The Kiddie CO & smoke detector I just installed yesterday said minimum 4" down from the ceiling and 4" in from the wall corner.

Interestingly, though, the hardwired smoke detector also in the room isn't 4" down - it may be centered 4" down from the ceiling, but the whole unit definitely is not.

Yes, I have 2 smoke detectors in the one room. The room is heated by a gas fireplace, and if the power were to go out, it would be our primary refuge (forced air heating doesn't work w/o power). And if the power's out, I don't trust whatever built-in, non-replaceable battery _might_ be inside.


----------



## wooderson

NothingsLevel said:


> The Kiddie CO & smoke detector I just installed yesterday said minimum 4" down from the ceiling and 4" in from the wall corner.
> 
> Interestingly, though, the hardwired smoke detector also in the room isn't 4" down - it may be centered 4" down from the ceiling, but the whole unit definitely is not.
> 
> Yes, I have 2 smoke detectors in the one room. The room is heated by a gas fireplace, and if the power were to go out, it would be our primary refuge (forced air heating doesn't work w/o power). And if the power's out, I don't trust whatever built-in, non-replaceable battery _might_ be inside.


Smoke detectors must be 120v interconnected located in each sleeping area (rooms with closets), within 15 feet of sleeping areas, no closer than 3' from heat ducts or returns, no closer than 12" from peak of ceiling and within 3' of peak ceiling, one located when elevation changes such as having one in a hallway and in the cathedral ceiling, one in unfinished basement and one in finished portion of basement.

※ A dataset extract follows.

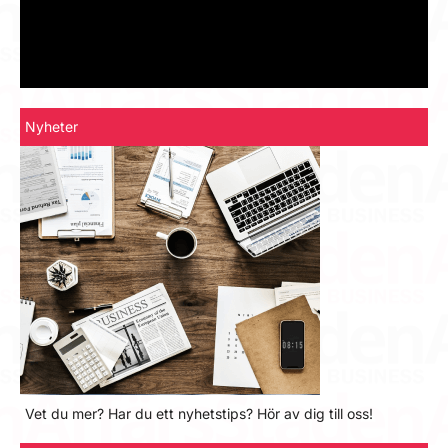
Nyheter
Vet du mer? Har du ett nyhetstips? Hör av dig till oss!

Also may want to consider using one smoke carbon combo on each level.


----------



## mdlbldrmatt135

IIRC the interconnected thing is for major remodels and additions, not just "adding them" Hell I have 2 in my house and ithey're both within 15 feet (direct line) of each other and all 3 1/2 bedrooms........ Split levels are so much fun


----------



## ladymacbeth

*Smoke Detectors*

Hi guys.. I'm new to the group but both my husband and I are nationally certified firefighters and I am a firefighter evaluator.. When in fire science we were always taught never in a corner, most certainly and that more than just one or two are necessary particularly in a larger home.. one in the entry to the hallway if there was one and one outside each room, and one in the kitchen.. 
Here is a super link to a diagram of where they should be placed.
http://www.sccfd.org/pub_ed/smoke_detectors.html

Robbi
http://www.howdididoit.com


----------



## End Grain

Good info there LadyMacBeth. Thanks for posting it. It's tragic, but many people think that A smoke detector, as in one, is sufficient. Many AC smoke detectors are well beyond their expiration date and therefore suspect with regard to their smoke detection sensitivity.


----------



## ladymacbeth

*Thats true*

and the simple truth is that one is NOT enough.
I'm not sure if I am permitted to do this or not, but (if I'm not someone will no doubt delete the post.LOL). so... Here is a link to an article that I've written on Smoke detectors and child safety teaching.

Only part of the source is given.